CALL: a triangle of triangles

Montoro, Carlos and Hampel, Regine (2012). CALL: a triangle of triangles. The EuroCALL Review, 20(1)

URL: http://www.eurocall-languages.org/review/20/papers...

Abstract

Institutional investment in technology and infrastructure for the provision of new online and self-access language learning opportunities is not always accompanied by the necessary changes in the practices of learners, practitioners and managers in higher education (Wertsch, 2002). As a result, feelings of frustration, helplessness and confusion in individuals can begin to emerge soon after the initial excitement and novelty wear off. A large investment project that has little or no overall impact may give rise to questions about the adequate use of resources and ultimately lead to abandoning, discontinuing or replacing the project.

What lies at the root of failures to implement CALL institutionally? How can new practices emerge from existing ones? To explore these questions, in this paper we describe a project based on the assumption that the proposed CALL triangle consisting of the student, the teacher and the institution should be seen as a triangle of triangles, that is, the combination of three separate triangles, each one representing the specific activity system of the student, the teacher and the institution. The rationale is that these activities have different objects and motives as well as their own inner contradictions manifested in various ways.

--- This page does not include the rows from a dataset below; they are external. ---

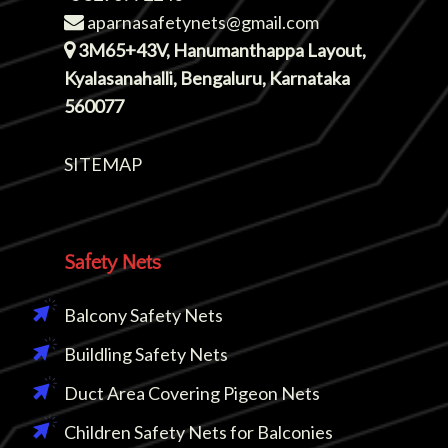
aparnasafetynets@gmail.com
3M65+43V, Hanumanthappa Layout,
Kyalasanahalli, Bengaluru, Karnataka
560077
SITEMAP
Safety Nets
Balcony Safety Nets
Buildling Safety Nets
Duct Area Covering Pigeon Nets
Children Safety Nets for Balconies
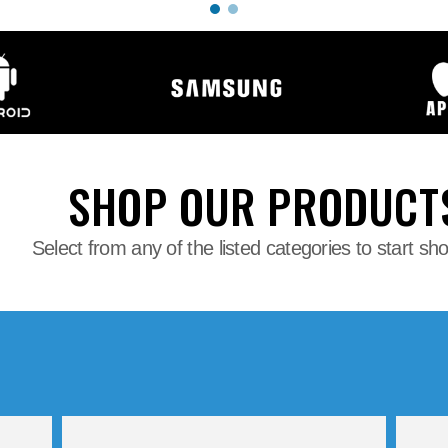
SHOP OUR PRODUCT
Select from any of the listed categories to start sh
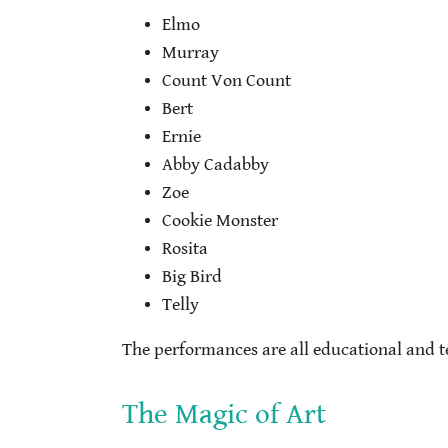
Elmo
Murray
Count Von Count
Bert
Ernie
Abby Cadabby
Zoe
Cookie Monster
Rosita
Big Bird
Telly
The performances are all educational and te
The Magic of Art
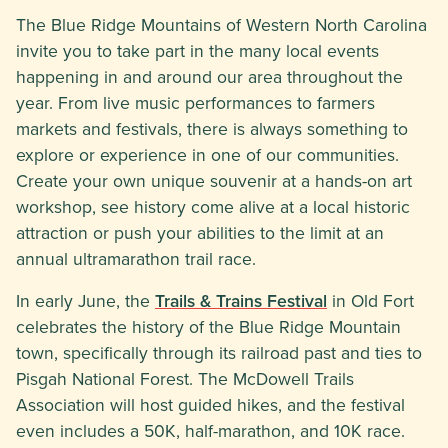
The Blue Ridge Mountains of Western North Carolina
invite you to take part in the many local events
happening in and around our area throughout the
year. From live music performances to farmers
markets and festivals, there is always something to
explore or experience in one of our communities.
Create your own unique souvenir at a hands-on art
workshop, see history come alive at a local historic
attraction or push your abilities to the limit at an
annual ultramarathon trail race.
In early June, the
Trails & Trains Festival
in Old Fort
celebrates the history of the Blue Ridge Mountain
town, specifically through its railroad past and ties to
Pisgah National Forest. The McDowell Trails
Association will host guided hikes, and the festival
even includes a 50K, half-marathon, and 10K race.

Building upon activity theory (Leontiev, 1978; Vygotsky 1987; Engeström, 1987) and expansive learning theory (Engeström, 1987) principles, the authors advocate the Change Laboratory methodology developed at CRADLE (University of Helsinki’s Center for Research on Activity, Development and Learning) to bridge gaps between the three activities of the student, the teacher and the institution by finding a shared object, building a common zone of proximal development and creating the necessary tools that could lead to the formation of a new collective activity.